The resultant of two forces 3P and 2P is R. If the first force is doubled then resultant is also doubled.The angle between the two forces is

To solve the problem step by step, we will analyze the forces and their resultant using vector addition principles. ### Step 1: Understand the Given Forces We have two forces: - \( F_1 = 3P \) - \( F_2 = 2P \) The resultant of these two forces is given as \( R \). ### Step 2: Write the Expression for Resultant The magnitude of the resultant \( R \) of two forces can be expressed using the formula: \[ R = \sqrt{F_1^2 + F_2^2 + 2F_1F_2 \cos \theta} \] Substituting the values of \( F_1 \) and \( F_2 \): \[ R = \sqrt{(3P)^2 + (2P)^2 + 2(3P)(2P) \cos \theta} \] \[ R = \sqrt{9P^2 + 4P^2 + 12P^2 \cos \theta} \] \[ R = \sqrt{13P^2 + 12P^2 \cos \theta} \] ### Step 3: Resultant with First Force Doubled When the first force is doubled, \( F_1 \) becomes \( 6P \).
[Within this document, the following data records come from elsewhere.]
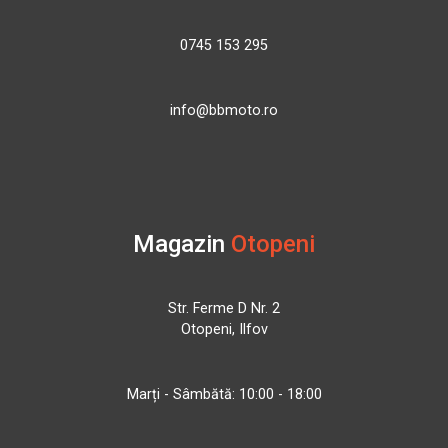
0745 153 295
info@bbmoto.ro
Magazin
Otopeni
Str. Ferme D Nr. 2
Otopeni, Ilfov
Marți - Sâmbătă: 10:00 - 18:00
The new resultant \( R' \) is given as: \[ R' = \sqrt{(6P)^2 + (2P)^2 + 2(6P)(2P) \cos \theta} \] \[ R' = \sqrt{36P^2 + 4P^2 + 24P^2 \cos \theta} \] \[ R' = \sqrt{40P^2 + 24P^2 \cos \theta} \] ### Step 4: Relate the Resultants According to the problem, when the first force is doubled, the resultant is also doubled: \[ R' = 2R \] Substituting the expressions for \( R \) and \( R' \): \[ \sqrt{40P^2 + 24P^2 \cos \theta} = 2\sqrt{13P^2 + 12P^2 \cos \theta} \] ### Step 5: Square Both Sides Squaring both sides to eliminate the square roots: \[ 40P^2 + 24P^2 \cos \theta = 4(13P^2 + 12P^2 \cos \theta) \] \[ 40P^2 + 24P^2 \cos \theta = 52P^2 + 48P^2 \cos \theta \] ### Step 6: Rearranging the Equation Rearranging gives: \[ 40P^2 - 52P^2 = 48P^2 \cos \theta - 24P^2 \cos \theta \] \[ -12P^2 = 24P^2 \cos \theta \] Dividing both sides by \( 12P^2 \): \[ -1 = 2 \cos \theta \] \[ \cos \theta = -\frac{1}{2} \] ### Step 7: Finding the Angle The angle \( \theta \) for which \( \cos \theta = -\frac{1}{2} \) is: \[ \theta = 120^\circ \] ### Conclusion Thus, the angle between the two forces is \( 120^\circ \).